On December 3, the Karenni Nationalities Defence Force captured four junta troops from LIB 108, the unit responsible for the Moso killings. However, it has yet to confirm whether the soldiers in its custody were among those who took part in the incident.

Moreover, even if they could shed some light on the events that led to the deaths of dozens of innocent civilians more than a year ago, the soldiers’ testimonies would have limited legal value, according to Bo Bo. 

“We can’t make the captured soldiers testify because they are prisoners of war, which means that they would not be testifying of their own free will. In other words, their testimonies can be influenced and so cannot be used in court,” he said.

Meanwhile, in a statement released on December 23, IIMM head Nicholas Koumjian said that the human rights body continues to collect data on war crimes committed by the military all over the country in order to hold the perpetrators accountable.

According to Thae Mar, there have been many more deaths over the past year. “The things that have happened this year were unspeakably horrifying,” she said.

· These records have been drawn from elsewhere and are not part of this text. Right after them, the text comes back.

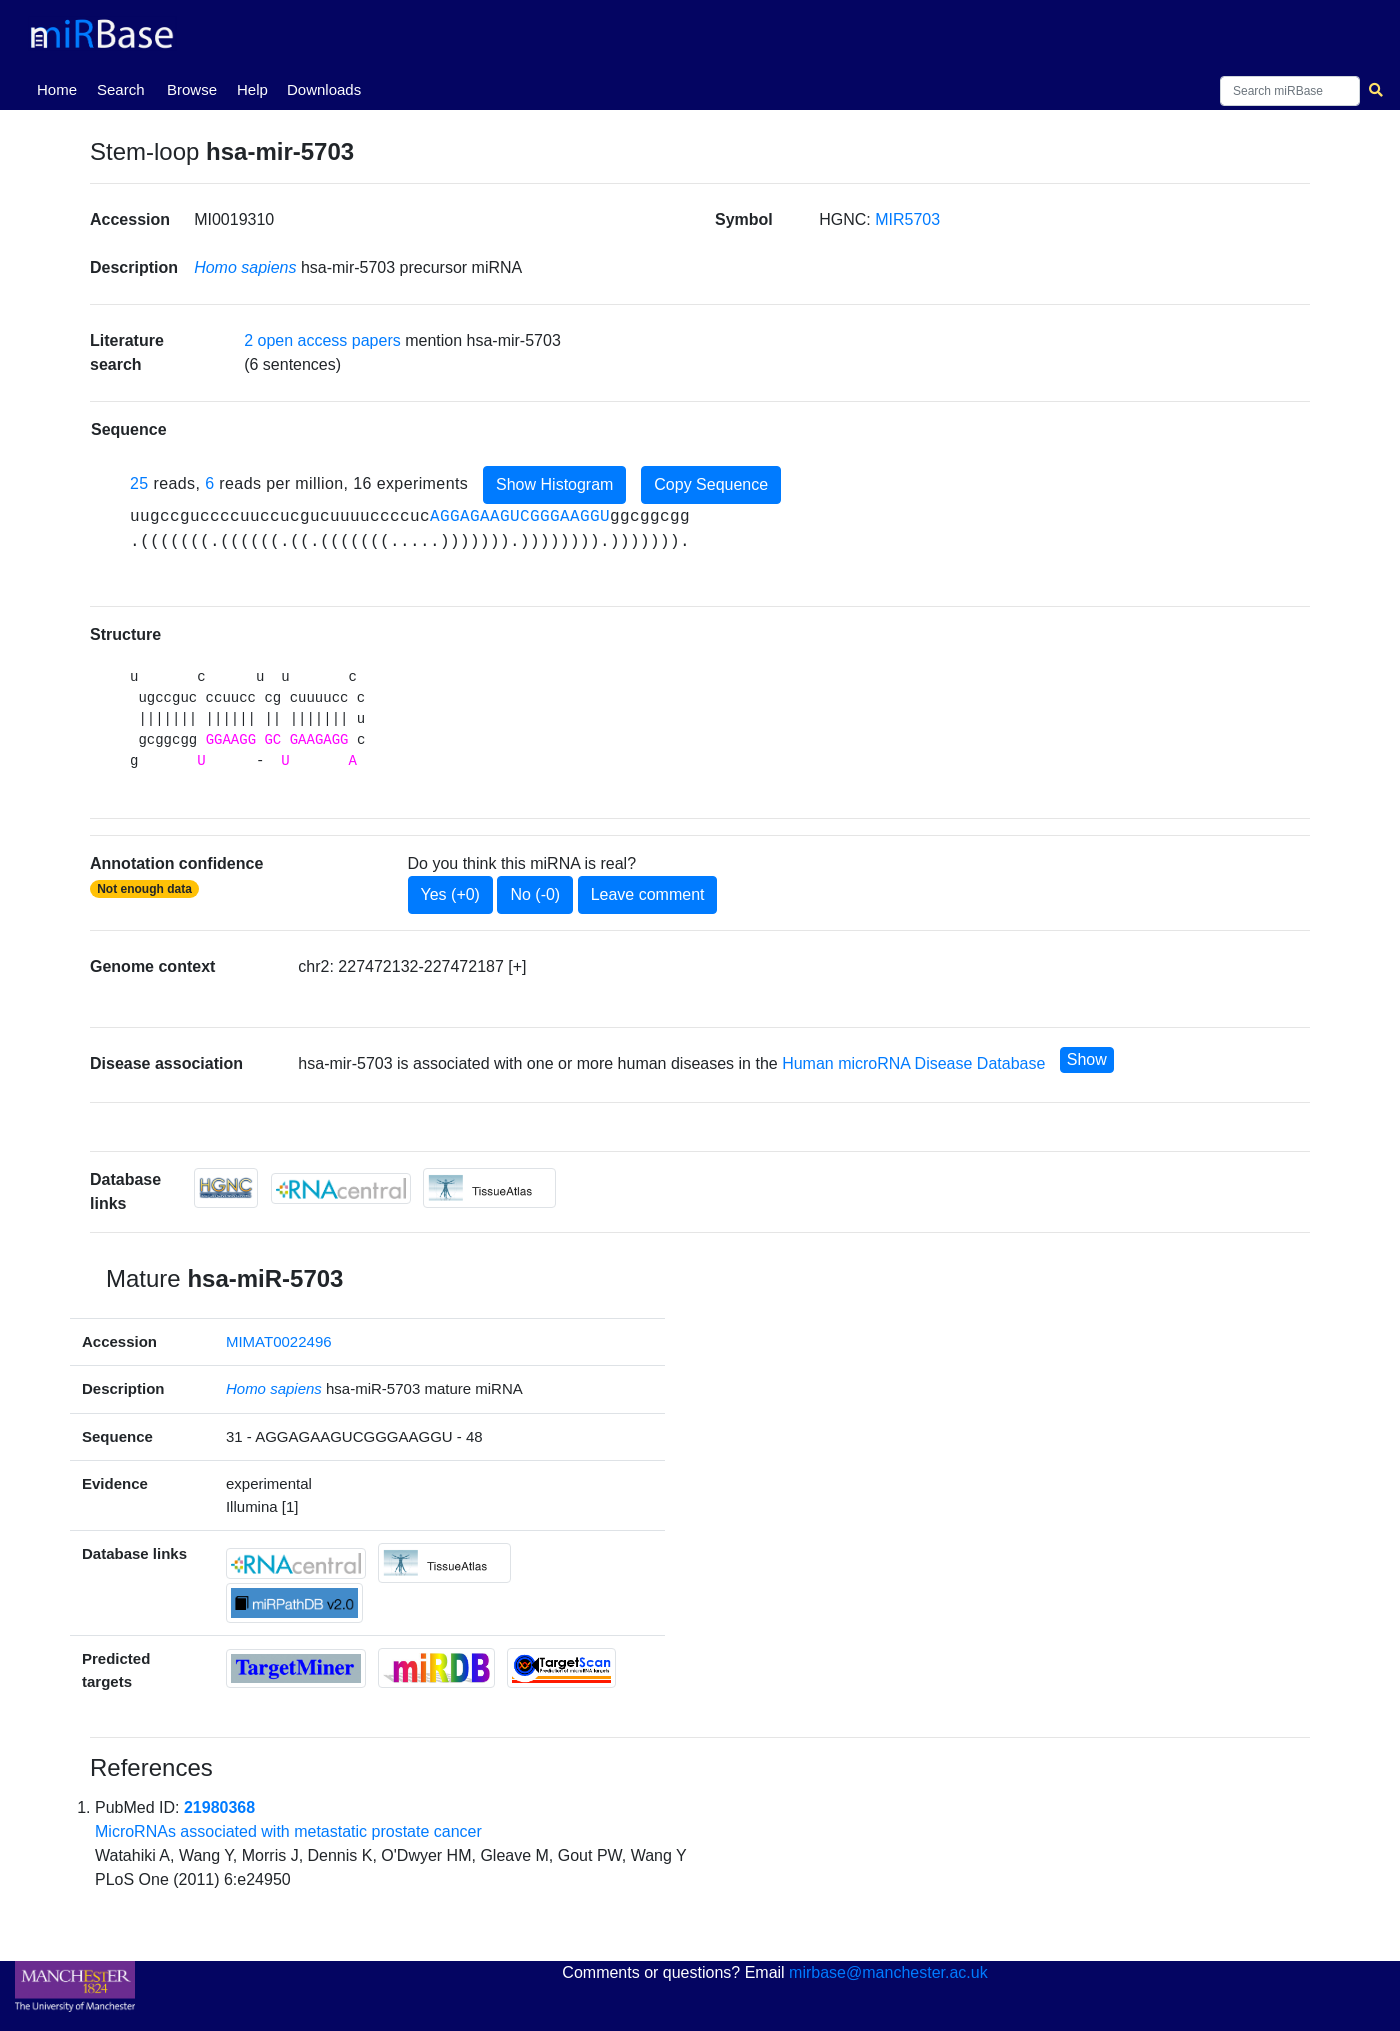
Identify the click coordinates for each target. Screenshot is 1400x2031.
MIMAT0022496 (279, 1341)
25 (139, 483)
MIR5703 (907, 219)
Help (252, 89)
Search (121, 89)
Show (1087, 1059)
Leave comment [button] (648, 894)
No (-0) (535, 894)
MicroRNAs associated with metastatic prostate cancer (288, 1831)
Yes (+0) (450, 894)
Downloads (324, 89)
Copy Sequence (711, 484)
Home (61, 88)
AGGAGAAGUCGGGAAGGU (520, 517)
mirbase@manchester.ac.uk (888, 1972)
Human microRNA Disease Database (913, 1063)
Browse (192, 89)
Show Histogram (554, 484)
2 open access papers (322, 340)
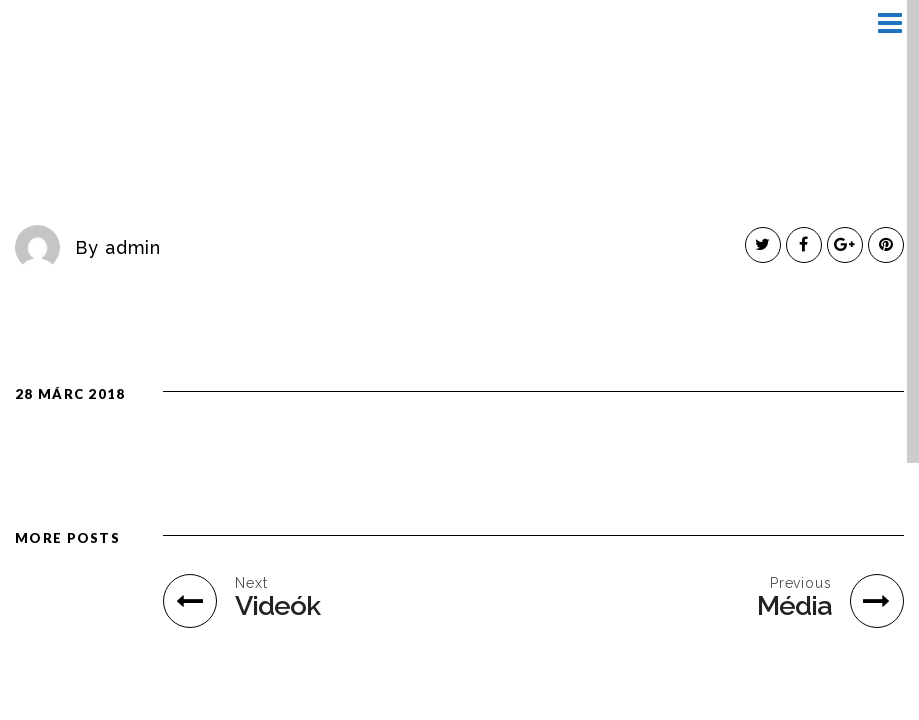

Less than a month after they were forced to flee Moso, residents of the village experienced renewed terror when they were hit by a junta airstrike while sheltering at a camp for internally displaced persons (IDPs). Three people, including two young sisters, were killed in that attack.

Being constantly hounded by the regime has taken a severe toll on the lives of the Moso villagers, at least five of whom have died due to their psychological trauma, according to Thae Mar.

“I just want this year to end so we can get past this chapter of our lives,” she said as 2022—the worst year of her life—drew to a close.